I promised someone on the group that I would like them know what I thought of the Needle Probe after using it. 

While doing the Pork Steak smoke today, I used all 3 of my penetration probes, including the Needle Probe. 

I WILL BE ORDERING 2 MORE NEEDLE PROBES! And using them for everything except big cuts.

All 3 of the probe ran close enough to each other that I am convince the needle probe is just as accurate as the other probe. 

The thin probe is much easier to get positioned where you want it.

But what really puts it over the top for me is the silicone wrapped cord versus the braided cord on normal probes. It doesn't kink or get tangled every time you touch it. And after a year my braided cords have some really rough spots on them.

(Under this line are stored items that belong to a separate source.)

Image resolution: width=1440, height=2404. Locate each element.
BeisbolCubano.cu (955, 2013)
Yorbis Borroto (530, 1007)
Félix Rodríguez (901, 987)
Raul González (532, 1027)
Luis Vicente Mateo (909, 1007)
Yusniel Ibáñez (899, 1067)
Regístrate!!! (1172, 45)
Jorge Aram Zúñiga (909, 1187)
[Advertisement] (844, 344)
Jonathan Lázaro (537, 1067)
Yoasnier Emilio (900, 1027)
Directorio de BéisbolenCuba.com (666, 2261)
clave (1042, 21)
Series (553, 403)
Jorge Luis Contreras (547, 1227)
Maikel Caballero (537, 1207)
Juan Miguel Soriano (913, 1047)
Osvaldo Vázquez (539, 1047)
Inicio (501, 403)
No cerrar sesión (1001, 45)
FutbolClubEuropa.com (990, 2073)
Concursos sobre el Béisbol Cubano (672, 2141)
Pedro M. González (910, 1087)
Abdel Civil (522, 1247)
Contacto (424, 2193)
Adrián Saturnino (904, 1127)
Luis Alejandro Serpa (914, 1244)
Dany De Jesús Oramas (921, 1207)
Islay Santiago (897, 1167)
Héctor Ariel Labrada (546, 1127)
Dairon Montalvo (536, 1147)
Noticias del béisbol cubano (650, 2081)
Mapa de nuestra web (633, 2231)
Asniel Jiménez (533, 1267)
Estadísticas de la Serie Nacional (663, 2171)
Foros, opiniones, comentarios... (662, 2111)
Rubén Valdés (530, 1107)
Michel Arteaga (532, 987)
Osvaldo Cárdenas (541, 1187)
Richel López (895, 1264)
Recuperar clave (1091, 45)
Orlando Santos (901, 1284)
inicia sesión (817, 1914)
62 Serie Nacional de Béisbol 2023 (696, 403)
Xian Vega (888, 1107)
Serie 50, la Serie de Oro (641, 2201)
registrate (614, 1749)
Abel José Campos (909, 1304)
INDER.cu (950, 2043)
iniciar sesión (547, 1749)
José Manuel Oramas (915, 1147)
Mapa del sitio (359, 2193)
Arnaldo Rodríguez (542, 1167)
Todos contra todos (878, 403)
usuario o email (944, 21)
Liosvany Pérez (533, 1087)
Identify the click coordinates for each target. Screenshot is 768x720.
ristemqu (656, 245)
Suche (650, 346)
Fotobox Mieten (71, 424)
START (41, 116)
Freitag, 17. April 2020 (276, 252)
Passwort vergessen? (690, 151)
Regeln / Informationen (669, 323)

Thermoworks says the silicone cable is rated for 572 degrees, so if I had a stick burner, with direct heat, I might be more worried about it, but in my MES if anything that cord is touching gets anywhere near 572 degrees, the probe is going to be the least of my worries!

Bottom line, storing, routing, positioning and using the needle probe were all better than the standard probes. So unless I need the deeper penetration of the other probes for a large cut of meat, I will be using the needle probe in the future.


----------



## Rings Я Us (Jan 6, 2018)

Maybe good for ribs.. 
Good tip


----------



## petehalsted (Jan 6, 2018)

That was what I originally bought it for. But now I think I might use it for more than just ribs.


----------



## dr k (Jan 7, 2018)

I think they were on sale for about $12.00 over the holidays.  Maybe next holiday season.  I need one of my five year old therms to fail before upgrading.


----------



## SmokinAl (Jan 7, 2018)

They work fantastic on ribs, or any thin cut of meat!
Al


----------



## bregent (Jan 8, 2018)

I picked one up when I bought my Smoke on sale. I got it mostly for Sous Vide, but haven't tried it for that application yet.


----------



## 30" Jim (Mar 29, 2018)

Do you know if they will work with the Maverick 733?


----------



## bregent (Apr 4, 2018)

30" Jim said:


> Do you know if they will work with the Maverick 733?



No, it uses a different thermistor as well as a different connector size.


----------